Out of distribution and shifting data distribution are two types of dataset shift 1, I can understand what out-of-distribution means but not what shifting data distributions are. In that blog an example of OOD is given as follow:
For example, consider what happens when a cat-versus-dog image classifier is shown an image of an airplane.
In the $X \rightarrow Y$ problem, the airplane is out of the distribution of Y, that is $\text{airplane}\not\in \{Y\}$, but when it comes to distribution shift I cannot get my head around. I wonder if it means the ratio of cats to dogs is different between that in the training set and that in the test set?
I have done some digging and thought the shifting data distribution is the same as covariate shift, and I read this blog and get the following definition:
Covariate shift appears only in $X \rightarrow Y$ problems, and is defined as the case where $P_{tra}(y|x) = P_{tst}(y|x)$ and $P_{tra}(x)\neq P_{tst}(x)$.
I wonder how we can measure the $P(x)$ since any case would be different from each other and that would only be uniform distributions?

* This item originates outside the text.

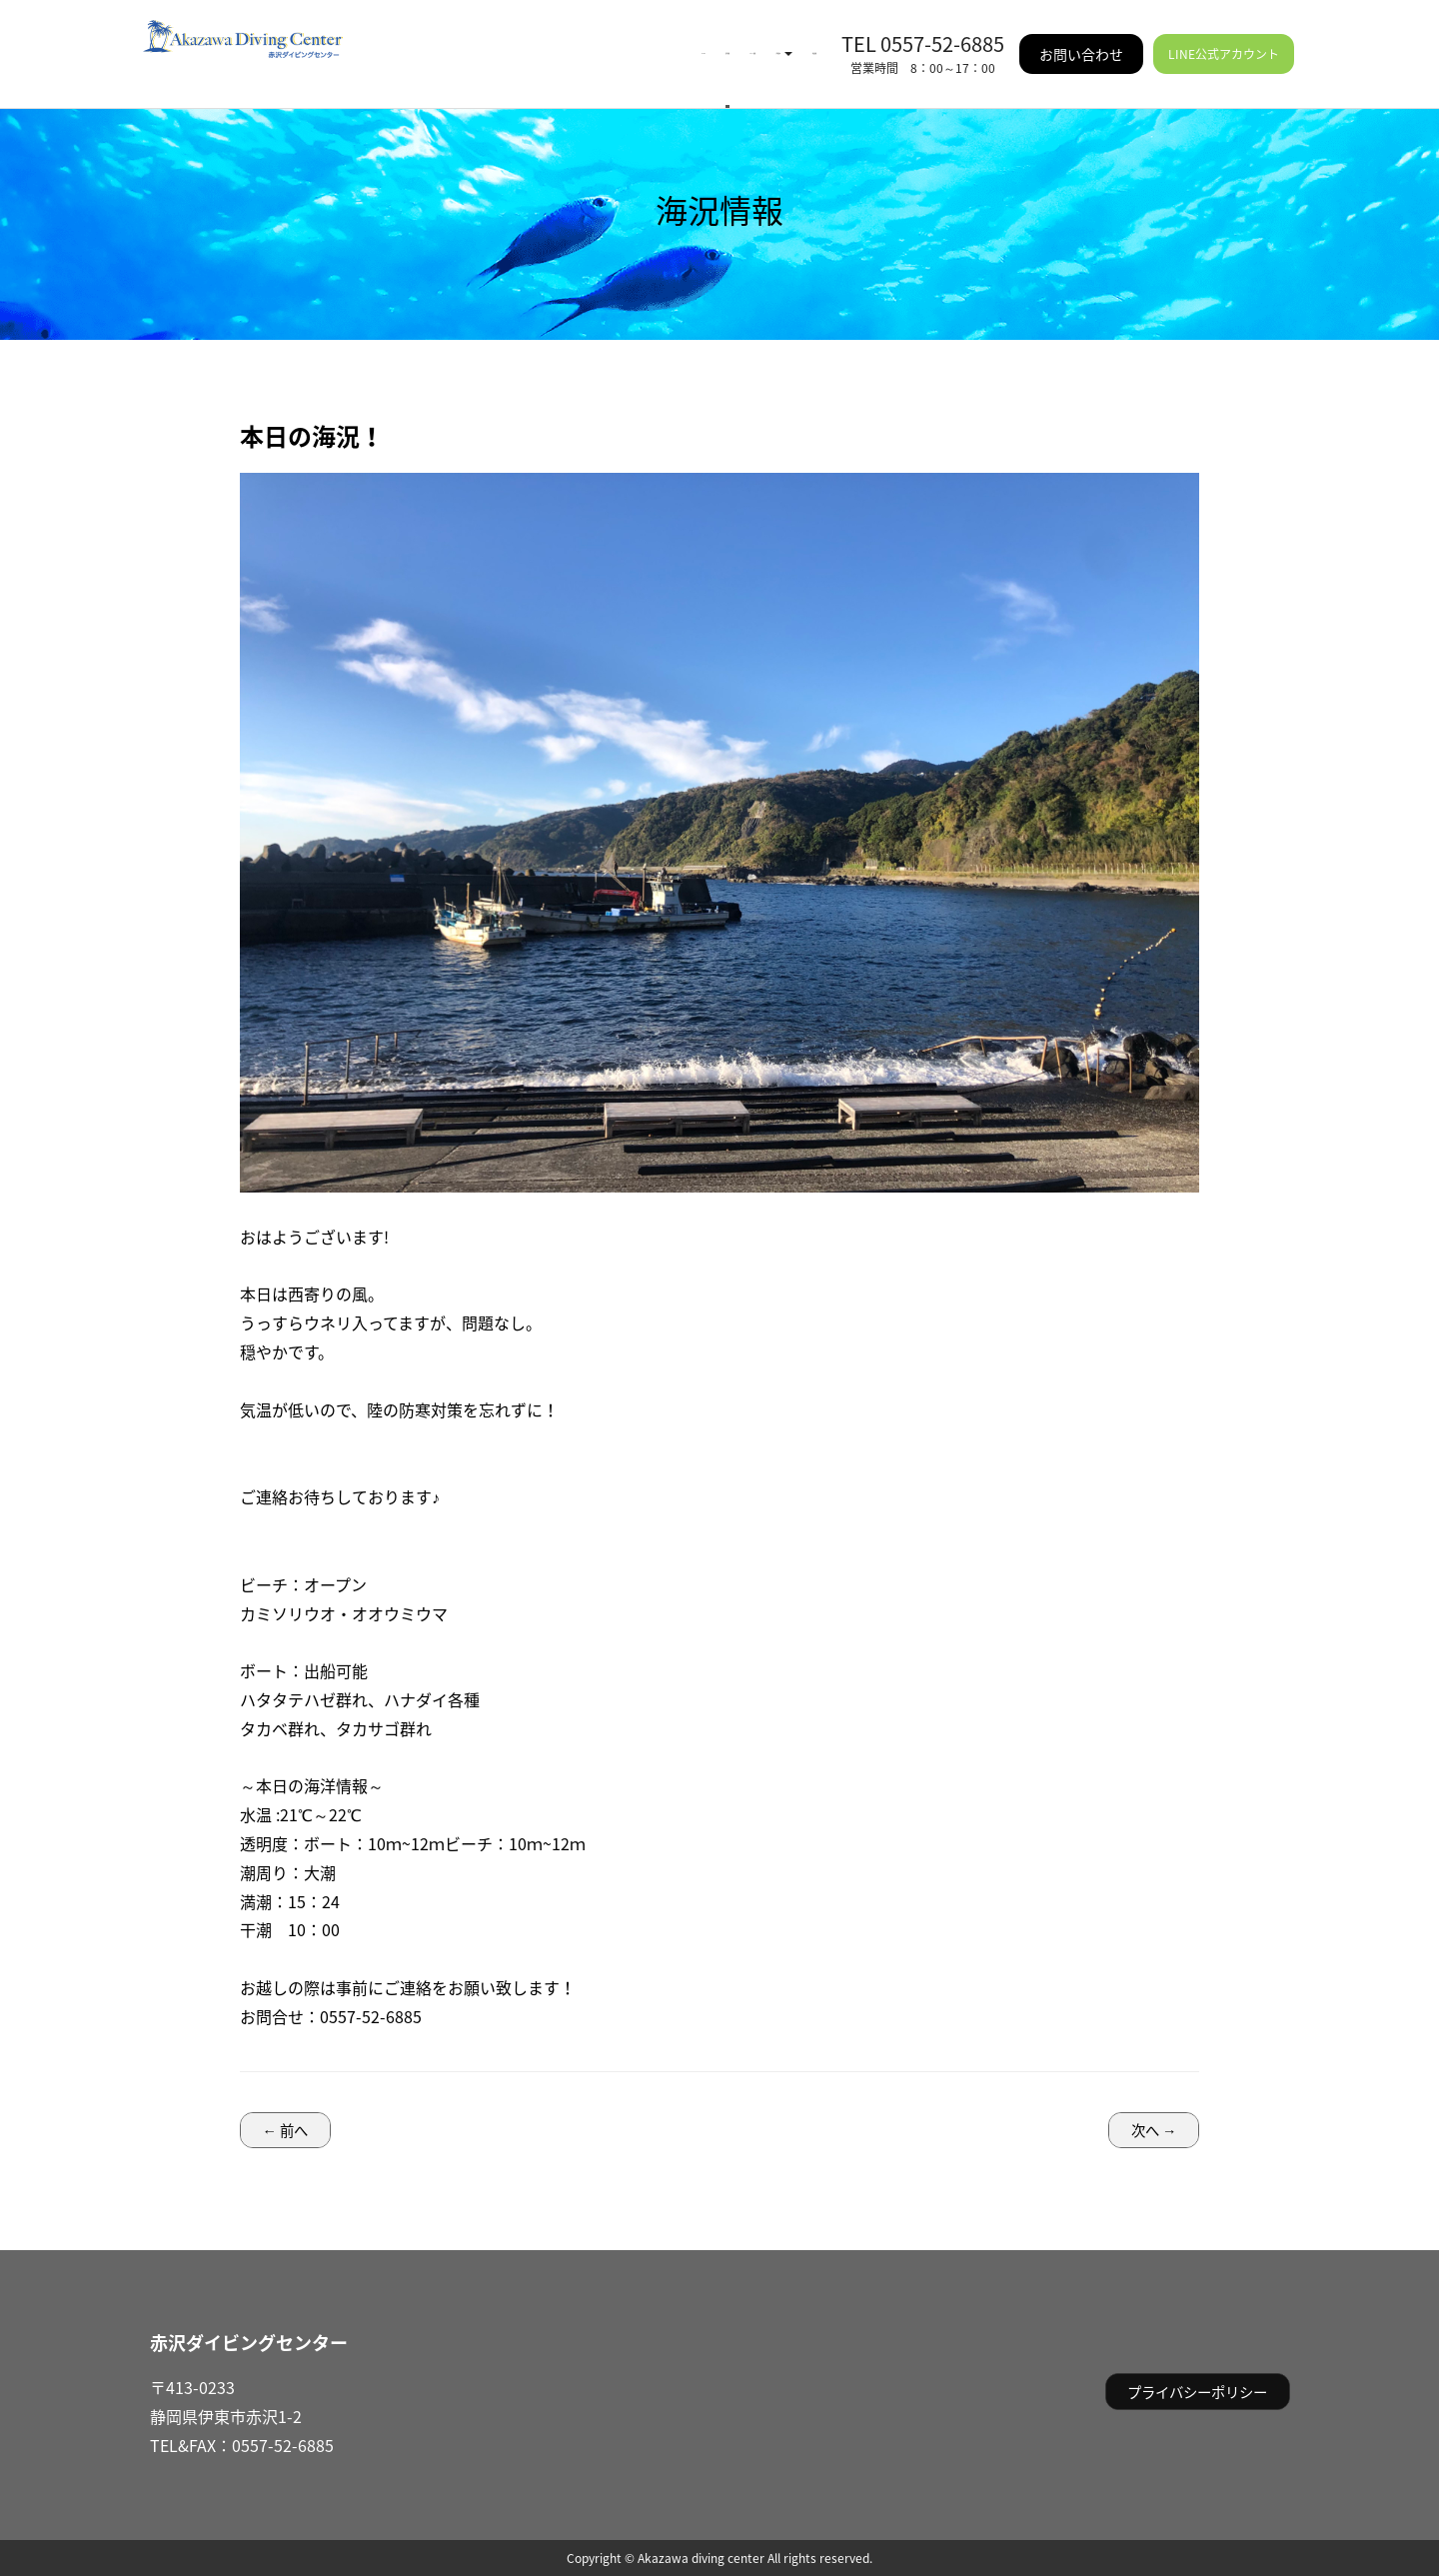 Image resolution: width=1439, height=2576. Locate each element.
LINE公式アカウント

To be more concrete, if we draw two samples randomly from an image corpus containing dogs and cats the two samples follow the same distribution(in fact, I am not certain). But if we don't know if the two samples are randomly drawn from the corpus or not how can we measure the two distributions are not the same since every two images in that corpus would be different?
Does detecting covariate shift amount to making sure if the two samples are drawn randomly from the population since otherwise the two distributions(from some perspectives we are not sure if they are important features to predict $Y$) would be different?
In this representation, I learned three methods to detect covariate shift: visualization, membership modeling, and uncertainty quantification but I don't know how they relate to the distribution.